Q. How do you train the caregivers and educate them about your values and system?

In-home nursing is a specialized field. It requires strong clinical and technical skills along with an abundance of caring and ethical patient advocacy .Each patient is unique and presents their own set of challenges different from hospital-based environments. At Best Home Healthcare Network, the senior, seasoned leaders mentor newer talent based on internal clinical data representative of the marketplace, shared experiences of the staff and best clinical practices for on-going training. Organizationally, we use a variety of communication tools and practices, both remotely and in-person, to make sure our core values is continuously reinforced with our staff.

Q. What would you say are the top three skills needed to be a successful CEO?

First, you need empathy for your employees and staff. You may not always be able to influence every factor that affects them, but you must be able to put yourself in their shoes and make the best decisions possible in the long-term interest of their success and wellbeing.

Second, you need strong communication skills. One of the biggest keys to this is adapting your communication style to different settings and, in many cases, different employees. Communication needs to be as effective as possible and it is not only reliant on frequency – CEOs who can adapt their styles, sometimes in ways that are not always their preference but are favored by their organization, are at a real advantage.

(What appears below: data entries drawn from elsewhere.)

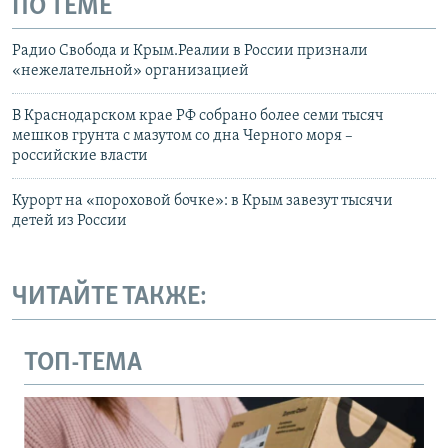
ПО ТЕМЕ
Радио Свобода и Крым.Реалии в России признали
«нежелательной» организацией
В Краснодарском крае РФ собрано более семи тысяч
мешков грунта с мазутом со дна Черного моря –
российские власти
Курорт на «пороховой бочке»: в Крым завезут тысячи
детей из России
ЧИТАЙТЕ ТАКЖЕ:
ТОП-ТЕМА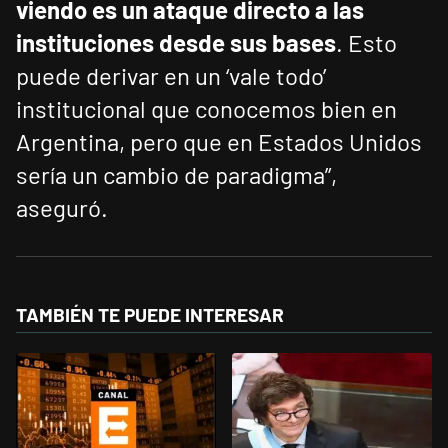
viendo es un ataque directo a las
instituciones desde sus bases
. Esto
puede derivar en un ‘vale todo’
institucional que conocemos bien en
Argentina, pero que en Estados Unidos
sería un cambio de paradigma”,
aseguró.
TAMBIÉN TE PUEDE INTERESAR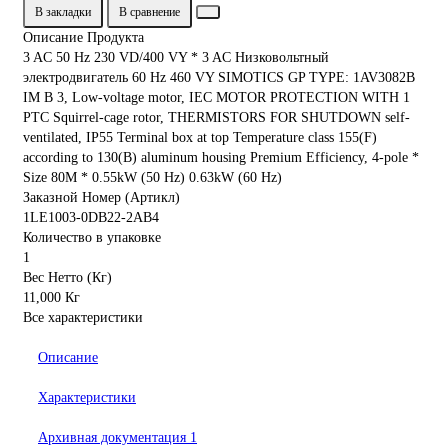
В закладки
В сравнение
Описание Продукта
3 AC 50 Hz 230 VD/400 VY * 3 AC Низковольтный
электродвигатель 60 Hz 460 VY SIMOTICS GP TYPE: 1AV3082B
IM B 3, Low-voltage motor, IEC MOTOR PROTECTION WITH 1
PTC Squirrel-cage rotor, THERMISTORS FOR SHUTDOWN self-
ventilated, IP55 Terminal box at top Temperature class 155(F)
according to 130(B) aluminum housing Premium Efficiency, 4-pole *
Size 80M * 0.55kW (50 Hz) 0.63kW (60 Hz)
Заказной Номер (Артикл)
1LE1003-0DB22-2AB4
Количество в упаковке
1
Вес Нетто (Кг)
11,000 Кг
Все характеристики
Описание
Характеристики
Архивная документация
1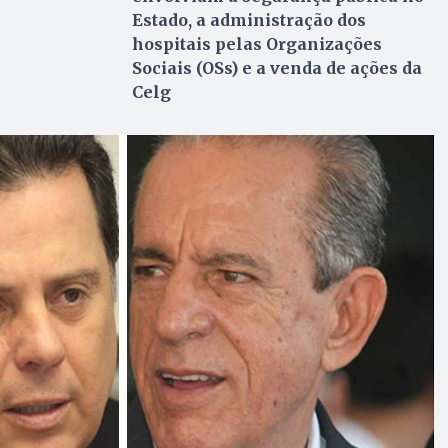
Estado, a administração dos
hospitais pelas Organizações
Sociais (OSs) e a venda de ações da
Celg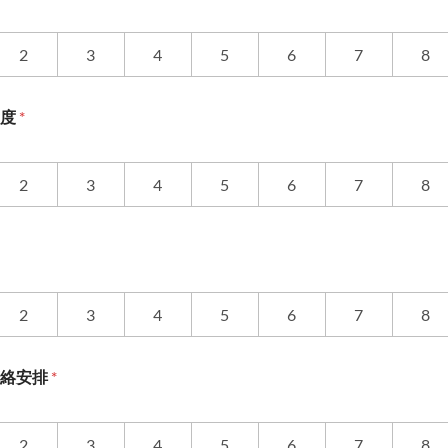
2
3
4
5
6
7
8
意度
*
2
3
4
5
6
7
8
2
3
4
5
6
7
8
聯絡安排
*
2
3
4
5
6
7
8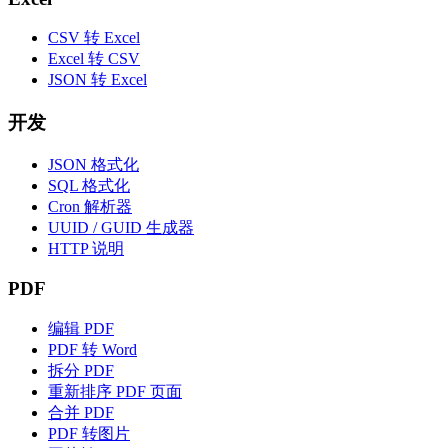
CSV 转 Excel
Excel 转 CSV
JSON 转 Excel
开发
JSON 格式化
SQL 格式化
Cron 解析器
UUID / GUID 生成器
HTTP 说明
PDF
编辑 PDF
PDF 转 Word
拆分 PDF
重新排序 PDF 页面
合并 PDF
PDF 转图片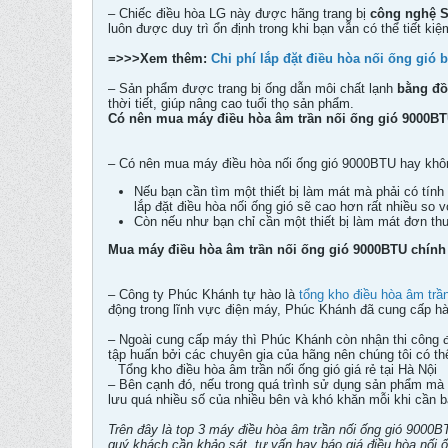
– Chiếc điều hòa LG này được hãng trang bị
công nghệ S
luôn được duy trì ổn định trong khi bạn vẫn có thể tiết k
=>>>Xem thêm:
Chi phí lắp đặt điều hòa nối ống gió 
– Sản phẩm được trang bị ống dẫn môi chất lạnh
bằng đ
thời tiết, giúp nâng cao tuổi thọ sản phẩm.
Có nên mua máy điều hòa âm trần nối ống gió 9000B
– Có nên mua máy điều hòa nối ống gió 9000BTU hay khôn
Nếu bạn cần tìm một thiết bị làm mát mà phải có tín
lắp đặt điều hòa nối ống gió sẽ cao hơn rất nhiều so 
Còn nếu như bạn chỉ cần một thiết bị làm mát đơn thu
Mua máy điều hòa âm trần nối ống gió 9000BTU chính
– Công ty Phúc Khánh tự hào là
tổng kho điều hòa âm trần
động trong lĩnh vực điện máy, Phúc Khánh đã cung cấp hàn
– Ngoài cung cấp máy thì Phúc Khánh còn nhận thi công đ
tập huấn bởi các chuyên gia của hãng nên chúng tôi có th
Tổng kho điều hòa âm trần nối ống gió giá rẻ tại Hà Nội
– Bên cạnh đó, nếu trong quá trình sử dụng sản phẩm mà 
lưu quá nhiều số của nhiều bên và khó khăn mỗi khi cần 
Trên đây là top 3 máy điều hòa âm trần nối ống gió 9000
quý khách cần khảo sát, tư vấn hay báo giá điều hòa nối ố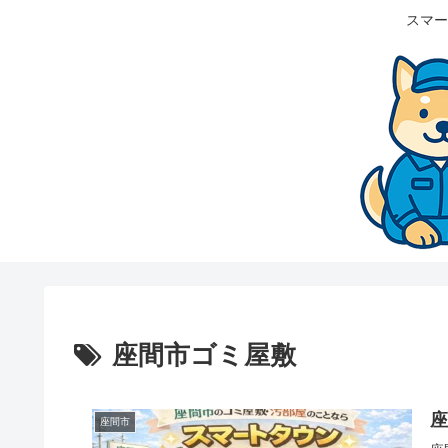
スマー
座間市ゴミ屋敷
座間市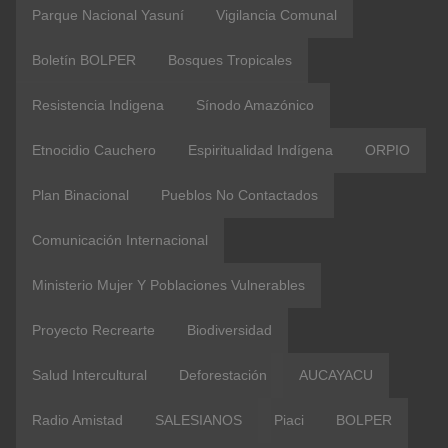
Parque Nacional Yasuní
Vigilancia Comunal
Boletín BOLPER
Bosques Tropicales
Resistencia Indigena
Sínodo Amazónico
Etnocidio Cauchero
Espiritualidad Indígena
ORPIO
Plan Binacional
Pueblos No Contactados
Comunicación Internacional
Ministerio Mujer Y Poblaciones Vulnerables
Proyecto Recrearte
Biodiversidad
Salud Intercultural
Deforestación
AUCAYACU
Radio Amistad
SALESIANOS
Piaci
BOLPER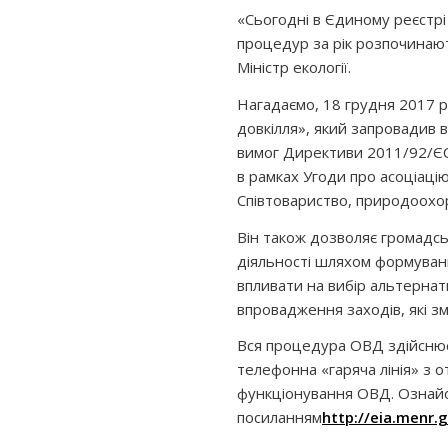
«Сьогодні в Єдиному реєстрі
процедур за рік розпочинаю
Міністр екології.
Нагадаємо, 18 грудня 2017 р
довкілля», який запровадив в
вимог Директиви 2011/92/ЄС
в рамках Угоди про асоціаці
Співтовариство, природоох
Він також дозволяє громадськ
діяльності шляхом формуванн
впливати на вибір альтернати
впровадження заходів, які зм
Вся процедура ОВД здійснює
телефонна «гаряча лінія» з
функціонування ОВД. Ознайо
посиланням
http://eia.menr.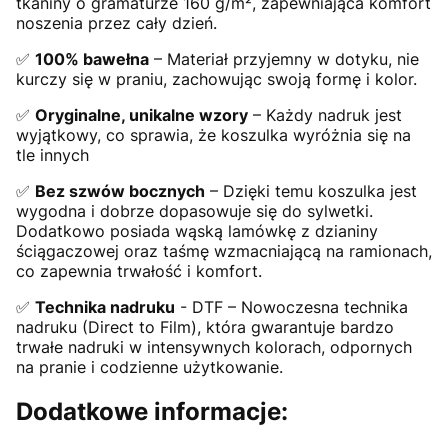
tkaniny o gramaturze 160 g/m², zapewniająca komfort
noszenia przez cały dzień.
✅
100% bawełna
– Materiał przyjemny w dotyku, nie
kurczy się w praniu, zachowując swoją formę i kolor.
✅
Oryginalne, unikalne wzory
– Każdy nadruk jest
wyjątkowy, co sprawia, że koszulka wyróżnia się na
tle innych
✅
Bez szwów bocznych
– Dzięki temu koszulka jest
wygodna i dobrze dopasowuje się do sylwetki.
Dodatkowo posiada wąską lamówkę z dzianiny
ściągaczowej oraz taśmę wzmacniającą na ramionach,
co zapewnia trwałość i komfort.
✅
Technika nadruku
- DTF – Nowoczesna technika
nadruku (Direct to Film), która gwarantuje bardzo
trwałe nadruki w intensywnych kolorach, odpornych
na pranie i codzienne użytkowanie.
Dodatkowe informacje: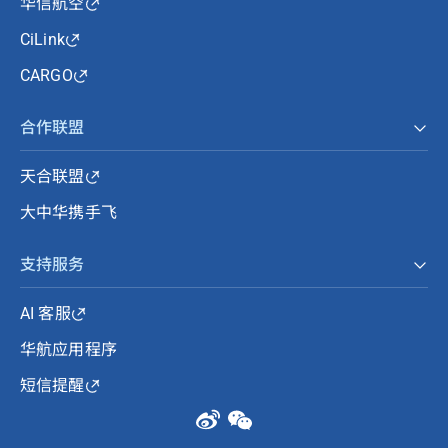
华信航空
CiLink
CARGO
合作联盟
天合联盟
大中华携手飞
支持服务
AI 客服
华航应用程序
短信提醒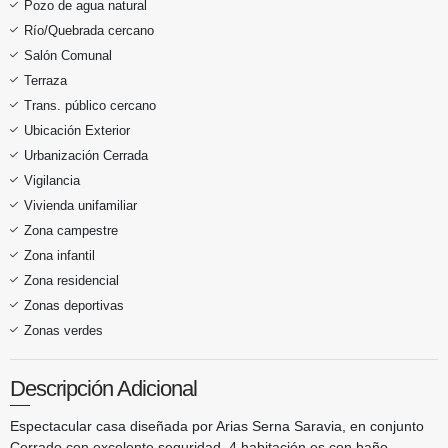
Pozo de agua natural
Río/Quebrada cercano
Salón Comunal
Terraza
Trans. público cercano
Ubicación Exterior
Urbanización Cerrada
Vigilancia
Vivienda unifamiliar
Zona campestre
Zona infantil
Zona residencial
Zonas deportivas
Zonas verdes
Descripción Adicional
Espectacular casa diseñada por Arias Serna Saravia, en conjunto
Cerrado con excelente seguridad, 4 habitación es con baño,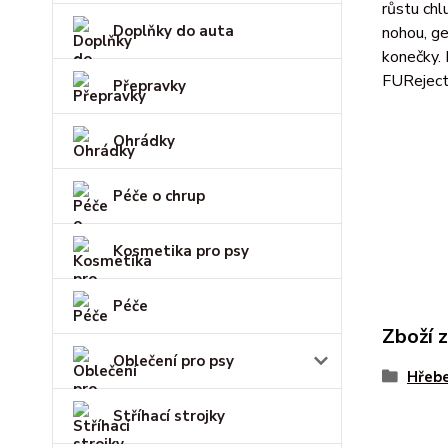
růstu chl
Doplňky do auta
nohou, ge
konečky. 
FUReject
Přepravky
Ohrádky
Péče o chrup
Kosmetika pro psy
Péče
Zboží 
Oblečení pro psy
Hřebe
Stříhací strojky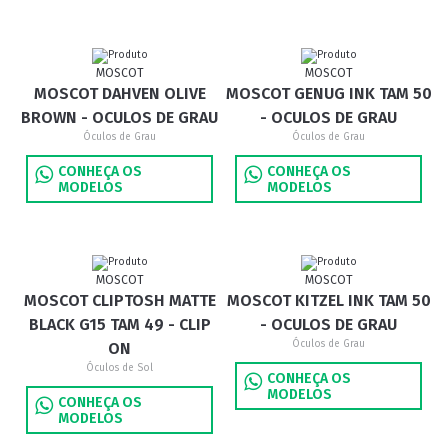
MOSCOT
MOSCOT
MOSCOT DAHVEN OLIVE
MOSCOT GENUG INK TAM 50
BROWN - OCULOS DE GRAU
- OCULOS DE GRAU
Óculos de Grau
Óculos de Grau
CONHEÇA OS
CONHEÇA OS
MODELOS
MODELOS
MOSCOT
MOSCOT
MOSCOT CLIPTOSH MATTE
MOSCOT KITZEL INK TAM 50
BLACK G15 TAM 49 - CLIP
- OCULOS DE GRAU
Óculos de Grau
ON
Óculos de Sol
CONHEÇA OS
MODELOS
CONHEÇA OS
MODELOS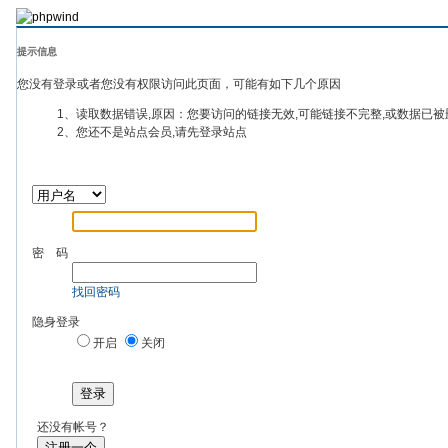
提示信息
您没有登录或者您没有权限访问此页面，可能有如下几个原因
1、读取数据错误,原因：您要访问的链接无效,可能链接不完整,或数据已被
2、您还不是站点会员,请先登录站点
密 码
找回密码
隐身登录
开启
关闭
登录
还没有帐号？
注册一个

Finally, CEOs need to be able to formulate and drive clear vision. Great organizations need great visions. They need to be relatable and understandable by teams and individuals without being over complicated or too technical. I think this is probably the most important aspect. No one else in the organization can do it, or is expected to do it, other than the CEO. A strong vision and purpose allows people from different functional roles to come together and achieve greater outcomes. Without strength of vision, organizations tend to stay siloed and never unlock their true potential.

Q. What does the future hold for your company and its customers? Are exciting things on the way?

We are operating under the assumption that in 2 to 3 years from now, we are going to see an evolution of the relationship model of some care providers and some healthcare networks, where we are deciding to work more closely and more intimately together and we are deciding to allocate more resources to each other even though there are no regulatory requirements to do so. The key takeaway is essentially that right now in the industry, we are all incentivized to be more efficient and perform and find solutions to our own problems. I am provided with ample incentives to be the best managed home healthcare operations we can. We are motivated to put 100 percent of our effort into making our front office, back office, and talent pool as efficient as possible. At some point in time, in the next 2-3 years, you’re going to start seeing us and others at the leading edge of this that there are incentives to think about other people’s problems and when that happens that is going to be very transformative.

“Best Home Healthcare Network provides home healthcare that goes beyond what other providers offer—with passion, clarity and a focus on long-term quality of life.”